De même, les conséquences sont ignorées:
• sur la question, essentielle, de la sécurité des patients - la nécessité de suivi médical (« l’après soins ») - et de la protection appropriée des données personnelles des patients ;
• sur les professionnels de la santé, aussi bien ceux oeuvrant dans les systèmes de soins de santé devant faire face à un afflux de patients étrangers (conditions de travail, formation – y compris linguistique) que ceux travaillant dans les systèmes affaiblis par les départs massifs de certaines catégories des professionnels, ce qui risque de remettre en cause la qualité des soins dispensés;
• sur les tensions qui pourront exister à l’intérieur des systèmes, y compris en terme d’investissements dans des structures d’accueil pour recevoir ces nouveaux patients et qui pèseront sur les Etats membres confrontés à un afflux important de patients étrangers;
• sur l’organisation même des systèmes qui risque d’être remis en cause, voire démantelée, notamment ceux qui prévoient des régulations dans l’installation des praticiens ou des établissements de soins.
Cette directive peut induire une discrimination indirecte au détriment de la satisfaction des besoins des nationaux par rapport aux patients migrants, dans la mesure où certains hôpitaux, en particulier, mais aussi certains professionnels, risquent de privilégier et de se « spécialiser » – ce qui est déjà le cas, mais ce qui alors sera renforcé – dans des filières financièrement plus rentables et/ou plus porteuses, en y affectant ou en y attirant le personnel le plus compétent et – parce que les « enveloppes budgétaires » ne sont pas extensibles – en négligeant les autres filières ou secteurs.
Enfin, la CES estime qu’il convient de distinguer la « libre circulation des personnes » (sur laquelle tout le monde s’accorde) de la «libre circulation des services », qui relève des lois du marché intérieur (c’est-à-dire, liberté de proposer, liberté d’entreprendre, liberté de dispenser des services). La CES réaffirme donc que les soins de santé doivent être considérés tout d’abord dans la perspective de l’intérêt général. Elle est ainsi clairement opposée à la subordination des services de soins de santé aux règles du marché intérieur, ce qui risque d’accentuer la privatisation et la commercialisation de ces services de soins dans les Etats membres. Les Etats doivent rester maîtres de les réguler, pour garantir la qualité et l’accessibilité de ces services, compte tenu des limites des ressources financières.

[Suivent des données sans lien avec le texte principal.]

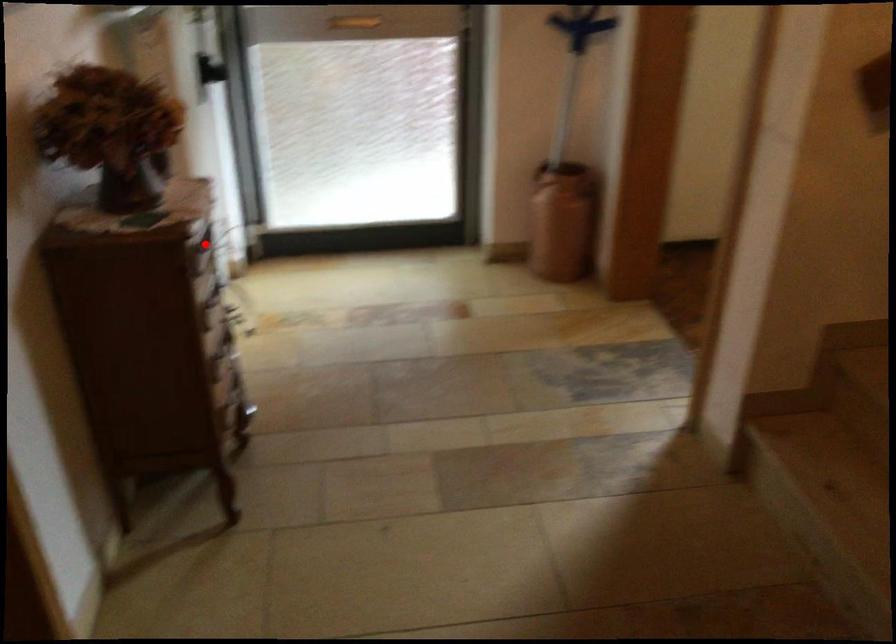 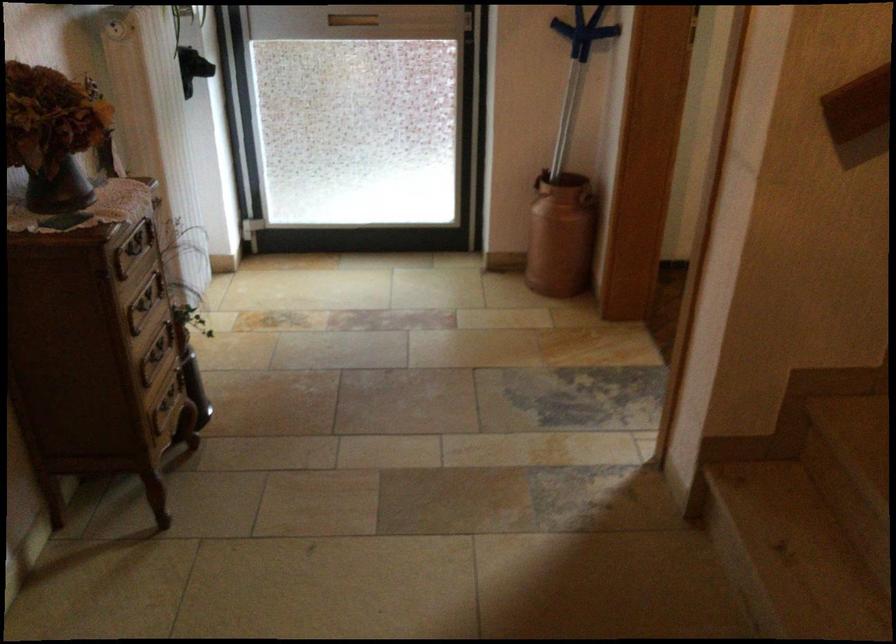 Locate, in the second image, the point that corresponds to the highlighted location in the first image.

En conclusion, un constat s’impose : le « patient » n’est plus au cœur du débat, mais il est supplanté par le « consommateur ». En effet, la démarche n’est pas la même lorsqu’il s’agit de pouvoir se faire soigner lors d’un déplacement ou d’un travail à l’étranger, et lorsqu’on décide d’aller faire son choix dans l’éventail des prestations de soins offert à l’étranger! L’approche sociale se trouve ainsi occultée au profit de l’approche consumériste. La question déjà soulevée demeure : Qu’en adviendra-t-il, des « systèmes solidaires de santé »?
Principe de subsidiarité et des fondements sociaux des sytèmes de santé mis en cause par les mesures proposées
Par ailleurs, pour la CES et comme il a déjà été relevé, cette proposition, par nombre de mesures qu’elle préconise et leurs effets négatifs induits, apparaît disproportionnée. En plus, elle risque de remettre en cause, au-delà de certaines intentions affichées, le principe de subsidiarité et les fondements sociaux sur lesquels les systèmes de santé sont édifiés.
La CES attend donc du Conseil et du Parlement une réorientation fondamentale de cette proposition qui:
• prenne en compte ses priorités telles qu’elles viennent d’être rappelées ainsi que les aspirations des personnels travaillant dans ces secteurs ;
• corrige la logique « consumériste » et de « marché » du texte actuel ;
• replace le patient au centre de la démarche ;
• et permette de développer partout au sein de l’Union, des systèmes de santé de qualité, accessibles à tous, en développant une vraie politique de santé publique et en faisant en sorte que soient mieux utilisés les moyens humains et financiers nécessaires.